Though there are no clear pathways that provide insight into how this issue will resolve itself, for now the answer as to whether or not you need a separate MES application rather than MES-like functionality in an ERP system comes down to one question: How important is real-time visibility for your business?
It’s a question of granularity, says Jon Miller, director global project delivery, Invensys Operations Management. “Discrete assembly processes and consumer packaged goods manufacturers tend to need a high level of granularity” and thus will always likely need a separate MES application.
Another question to ask is how important is manufacturing to your company’s strategic direction.
The size and criticality of ensuring that production execution occurs without disruption is another important point. A dedicated system makes more sense as risk-to-deliver on all the fronts that MES supports grows in importance to the organization, adds Darren Riley, business solution manager for Apriso.
If you follow the ISA 95 standard promulgated by the International Society of Automation (ISA), the answer is clearer: A separate MES system is required.

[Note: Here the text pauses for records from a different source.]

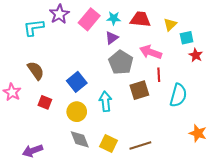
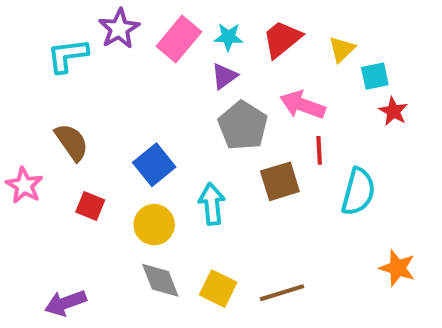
red trapezoid: (140, 19) -> (282, 39), turned -45

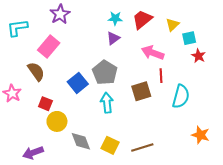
pink rectangle: (179, 39) -> (49, 46), moved
cyan L-shape: (68, 56) -> (17, 28), moved
gray pentagon: (243, 126) -> (105, 72), moved
yellow circle: (154, 225) -> (57, 121), moved

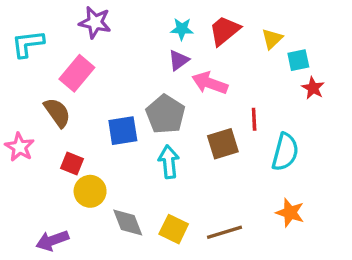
purple star: (60, 14) -> (95, 22), turned -30
pink arrow: (153, 53) -> (210, 83), moved
blue square: (78, 83) -> (123, 131), turned 30
orange star: (201, 135) -> (290, 213), moved

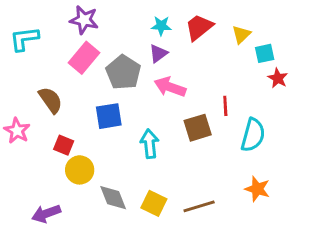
pink rectangle: (77, 73) -> (84, 58), moved
pink arrow: (210, 83) -> (170, 87), moved
gray pentagon: (165, 114) -> (123, 72), moved

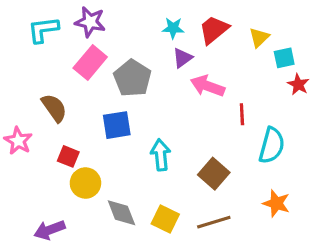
cyan L-shape: (24, 39) -> (43, 30), moved
purple triangle: (158, 53) -> (182, 58), moved
pink arrow: (170, 87) -> (208, 86), moved
brown square: (198, 128) -> (214, 174), moved, turned -32

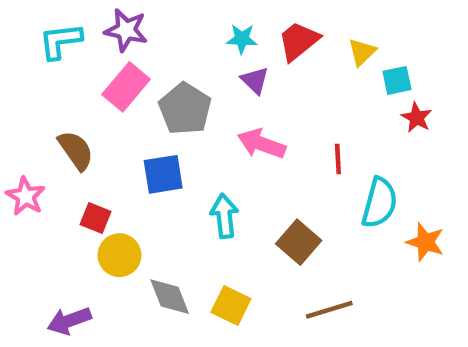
purple triangle: (182, 58) -> (255, 80), turned -40
pink arrow: (208, 86) -> (261, 144), moved
orange star: (276, 203) -> (425, 242), moved
brown line: (214, 222) -> (329, 310), moved

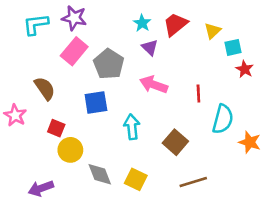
cyan star: (242, 39) -> (142, 23), turned 30

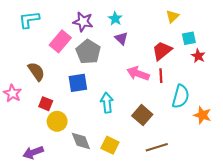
purple star: (74, 18) -> (83, 22), moved
red trapezoid: (175, 24) -> (162, 51), moved
yellow triangle: (213, 31) -> (172, 16), moved
pink arrow: (154, 85) -> (138, 74), moved

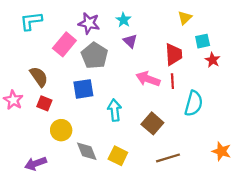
red trapezoid: (162, 51) -> (174, 54), turned 125
red square: (46, 104) -> (44, 103), moved
orange star: (202, 115) -> (221, 151), moved

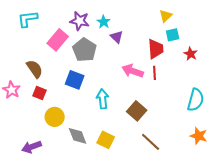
cyan star: (123, 20) -> (104, 22), moved
cyan square: (203, 41) -> (173, 35), moved
blue square: (83, 89) -> (75, 80), turned 30
cyan semicircle: (194, 103) -> (196, 100), moved
brown line: (168, 158) -> (151, 142), turned 60

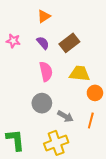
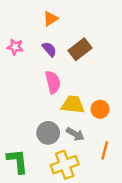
yellow trapezoid: (80, 74) -> (73, 105), moved
orange circle: (95, 93) -> (100, 109), moved
gray circle: (42, 103) -> (48, 133), moved
orange line: (91, 120) -> (105, 151), moved

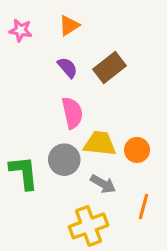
pink star: (15, 47) -> (21, 30), moved
gray circle: (48, 133) -> (64, 160), moved
green L-shape: (18, 161) -> (24, 173), moved

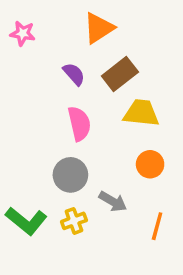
orange triangle: (69, 25) -> (99, 28), moved, size x1.4
yellow trapezoid: (100, 143) -> (141, 113), moved
green L-shape: (24, 173) -> (26, 221), moved, turned 135
yellow cross: (88, 226) -> (74, 221), moved, size x0.6

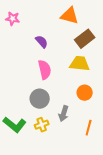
orange triangle: (99, 28) -> (70, 16), moved, turned 48
brown rectangle: (120, 74) -> (85, 39), moved
gray arrow: (113, 201) -> (64, 114), turned 77

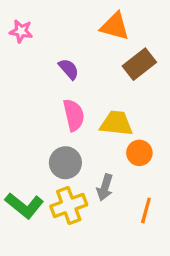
yellow trapezoid: (80, 64) -> (116, 123), moved
yellow cross: (42, 125) -> (69, 205), size x1.5

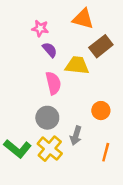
pink star: (21, 31) -> (40, 28), moved
yellow trapezoid: (116, 123) -> (77, 65), moved
yellow cross: (69, 205) -> (50, 149), turned -30

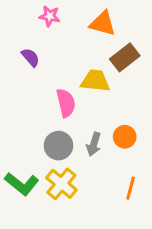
pink star: (40, 28) -> (50, 16), moved
purple semicircle: (50, 50) -> (31, 57), moved
gray arrow: (76, 136) -> (94, 144), moved

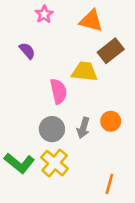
pink star: (50, 16) -> (44, 14), turned 30
orange line: (131, 188) -> (109, 184), moved

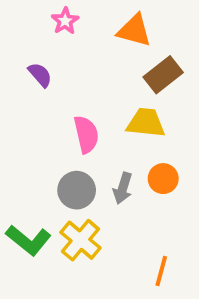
yellow trapezoid: (85, 72) -> (146, 123), moved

“It is true that ERP and supply chain systems are providing significantly more functionality in plant operations than they have historically,” says Rob Gellings from Maverick (a systems integrator based in Columbia, Ill). “However, they do not replace the need for MES functionality as it is defined by the ISA 95 standard.”
When it comes to process industries, no ERP or supply chain system “comes close to eliminating the need for a true MES that closely integrates the control layer of a plant environment with the enterprise and provides the appropriate integration between those systems,” says Gellings.